Associations of oral and gut microbiome-related exposures with cancer risk and mortality
Principal Investigator: Dr Emily Vogtmann
Approved Research ID: 52576
Approval date: September 18th 2019
Both the oral and gut microbiome (i.e., the collection of microbes including bacteria, archaea, fungi, viruses, and other eukaryotic microbes found in the oral cavity or the gut) are likely to be involved in the development of leading causes of mortality in developed countries, such as cardiovascular disease, diabetes, and cancers; however, associations between the microbiome and cancer or mortality risk remain unclear. This is mostly due to the lack of large prospective studies with oral and/or fecal samples available for the assessment of the microbiome with adequate follow-up to observe microbiome-disease associations. In the meantime, it is informative to assess associations of established microbiome-related exposures with cancer and mortality risk to provide a better understanding of the mechanisms underlying microbiome-disease associations. Therefore, our objective is to investigate the associations of exposures related to oral and gut microbiome composition with overall and site-specific cancer risk, as well as overall and cause-specific mortality in the large, prospective UK Biobank study.
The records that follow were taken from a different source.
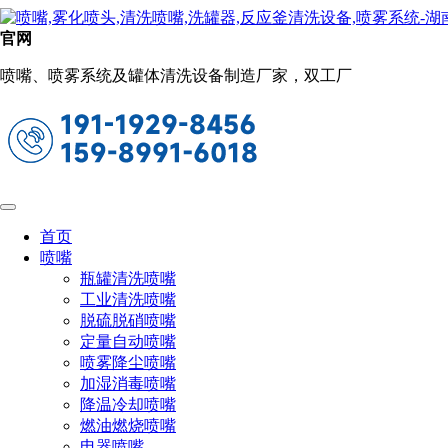
喷雾添加系统
官网
当前位置：
首页
喷雾系统
喷雾添加系统
喷嘴、喷雾系统及罐体清洗设备制造厂家，双工厂
自动喷淋设备
所属类别：喷嘴配件
材质：多材质可选
工作压力：根据使用环境选择
工作温度：不同材质对应温度不同
角度：根据配置喷嘴
首页
喷嘴
瓶罐清洗喷嘴
工业清洗喷嘴
脱硫脱硝喷嘴
定量自动喷嘴
喷雾降尘喷嘴
加湿消毒喷嘴
降温冷却喷嘴
燃油燃烧喷嘴
电器喷嘴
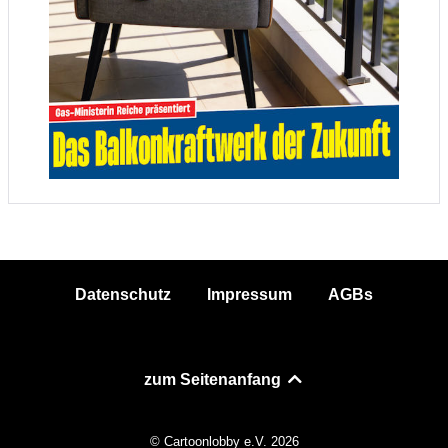
Datenschutz
Impressum
AGBs
zum Seitenanfang
© Cartoonlobby e.V. 2026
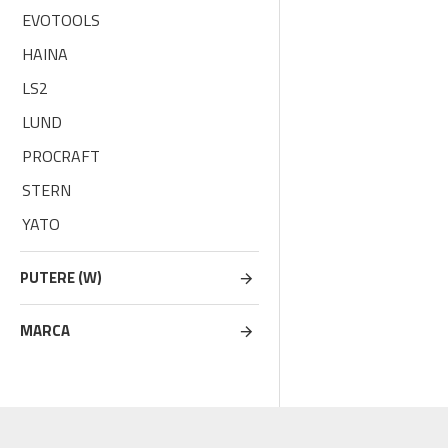
EVOTOOLS
HAINA
LS2
LUND
PROCRAFT
STERN
YATO
PUTERE (W)
MARCA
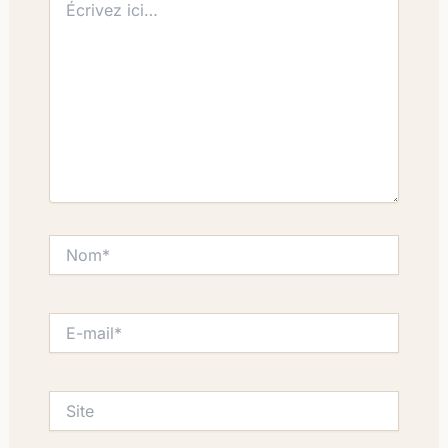
ici…
Nom*
E-
mail*
Site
We will characterize oral microbiota-related metrics by assessing oral health, including history of mouth ulcers, gingivitis and periodontal disease, loose teeth, dental caries, and denture use. Exposures related to the gut microbiome will include long-term antibiotic use, birth by cesarean section, inflammatory and irritable bowel syndromes, Celiac disease, appendicitis, and average number of bowel movements. To assess these associations, we will use statistical models which take into account variables that may affect the microbiome and/or cancer risk and mortality, such as smoking, alcohol consumption, and diet. These findings could provide evidence and further insight into the role of exposures related to the microbiome in cancer risk and premature mortality, and provide evidence for the continuing exploration into the etiology of microbial-related health states. Findings from this study may also provide insight into prevention strategies and translate into public health and clinical recommendations for oral and gut health.